Colin texted me two days before the show to ask me to join him to see Rose Cousins and Mark Erelli. I’d somehow never been to Stone Mountain Arts Centerin Brownfield, because it’s a solid couple of hours away from my house and felt very far out of the way. I jumped at the invitation, knowing that this was the perfect show to be my first there, and Colin offered to drive, which was a bonus. I hate to write this next sentence, but it’s burned into my memory. Colin and I were five cars behind a fatal accident on Route 113 in Brownfield on our way to Stone Mountain. I looked for information after the show online to see if what we saw was what we thought we’d seen (it sadly was), and found out that particular stretch of road near SMAC has been home to many fatal accidents, which gave me pause. My heart is still heavy for that person and their family.

Colin and I arrived a little bit after doors opened, a bit shaken from the accident, but hopeful everyone was going to be okay. For those of you who have also not been to Stone Mountain, you pick up a number in order of your arrival, which is the number you wait to hear before you get seated for dinner and the show. Colin and I were maybe number 21, and we were seated four or five rows away from the stage. We had a delicious but very expensive dinner (our shrimp pizza alone was $33!), and you need to be prepared with cash, because SMAC doesn’t accept credit cards.
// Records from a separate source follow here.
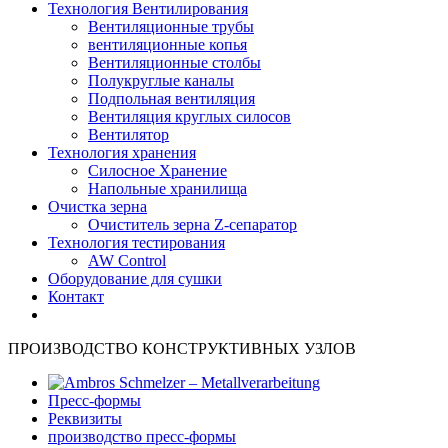
Технология Вентилирования
Вентиляционные трубы
вентиляционные копья
Вентиляционные столбы
Полукруглые каналы
Подпольная вентиляция
Вентиляция круглых силосов
Вентилятор
Технология хранения
Силосное Хранение
Hапольные хранилища
Очистка зерна
Очиститель зерна Z-сепаратор
Технология тестирования
AW Control
Oборудование для сушки
Контакт
ПРОИЗВОДСТВО КОНСТРУКТИВНЫХ УЗЛОВ
Пресс-формы
Pеквизиты
производство пресс-формы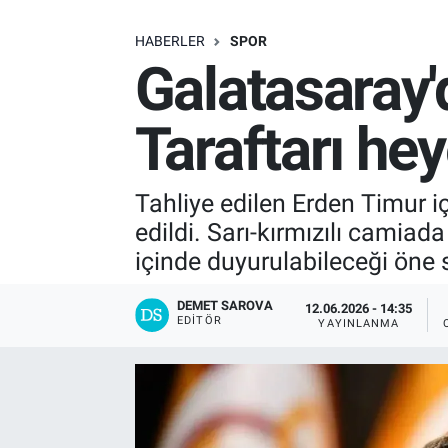
SAĞLIK
HABERLER
SPOR
Galatasaray'
EKONOMİ
Taraftarı he
EĞİTİM
ÖZEL HABER
Tahliye edilen Erden Timur i
edildi. Sarı-kırmızılı camiad
Keşfet
içinde duyurulabileceği öne 
ASTROLOJİ
DEMET SAROVA
12.06.2026 - 14:35
EDITÖR
YAYINLANMA
MANŞET
RESMİ İLANLAR
İLAN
I think we split dinner and each paid $51, which is quite pricey to me, but was part of an elevated show experience. Anyhow, be prepared with that information before you go, if you haven’t visited SMAC yet. I really appreciate how much effort Carol Noonan (she played with Rose at Johnson Hall and spoke so much about how important live music is to a thriving community) has put into creating a venue that artists will want to play and show goers will want to frequent. It is a LISTENING ROOM. Period. I loved it. Photography and talking during the show was clearly prohibited, and it was amazing to see such a big crowd all intently focused on the show for a change. (Also, I did take one photo, but just so readers can see what a gorgeous venue SMAC is. I took it in 5 seconds from the bathroom door in the rear of the room and literally no one could see me and I obstructed no one’s view–promise promise!)
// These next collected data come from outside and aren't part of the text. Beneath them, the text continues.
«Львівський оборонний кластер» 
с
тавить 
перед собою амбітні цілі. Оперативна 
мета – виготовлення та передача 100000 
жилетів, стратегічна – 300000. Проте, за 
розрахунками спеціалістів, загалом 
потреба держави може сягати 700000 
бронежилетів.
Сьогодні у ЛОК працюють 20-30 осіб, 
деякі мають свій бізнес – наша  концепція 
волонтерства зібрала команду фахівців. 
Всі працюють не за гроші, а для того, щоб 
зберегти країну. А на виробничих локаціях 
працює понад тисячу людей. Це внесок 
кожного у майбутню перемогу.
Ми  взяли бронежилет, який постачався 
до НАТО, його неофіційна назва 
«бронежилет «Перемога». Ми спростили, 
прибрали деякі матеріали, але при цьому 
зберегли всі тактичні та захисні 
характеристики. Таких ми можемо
img_3226img_3248Rose Cousins and Mark Erelli took the stage and played in the round all night. I hadn’t seen Mark since 2012 playing with the incredible Lori McKenna, but he is warm in person and puts on a great show. Rose joked in between all of her depressing songs, and started the show by saying that she likes playing in Maine because Mainers have a deeper appreciation for Canadians because we’re literally attached. She told us that she quit her job in 2005 and the first thing she did was open for Mark Erelli at Club Passim. She opened the night with “Freedom.” A couple of songs later, she quipped “here’s a devastating little number called ‘White Flag.’” I absolutely LOVE it when artists tell us what inspired their songs, and Rose and Mark introduced every single song with thoughtful details all night. I was totally blissed out by that, the exceptional audience concert going etiquette, and the heartbreakingly beautiful songs.

Mark introduced “Look Up” (a song he said was one of those “don’t blink songs”) by telling us that he and Rose had realized “there were short but clearly definable stretches of the program where we were going to be unable to save you from double or even triple devastation.” Rose told us that Mark is so good at writing story songs, but she usually goes straight into an emotion that’s extremely uncomfortable and talks about that in her song instead. She told us both her mom and sister are married to farmers, and that she has a deep respect for how much work that is for them, which she fleshes out in “Farmer’s Wife.” Rose also mentioned that “Lock and Key” is about those people in your life who you are drawn to who are disruptive to your life who “you don’t want around but also do really want around.”  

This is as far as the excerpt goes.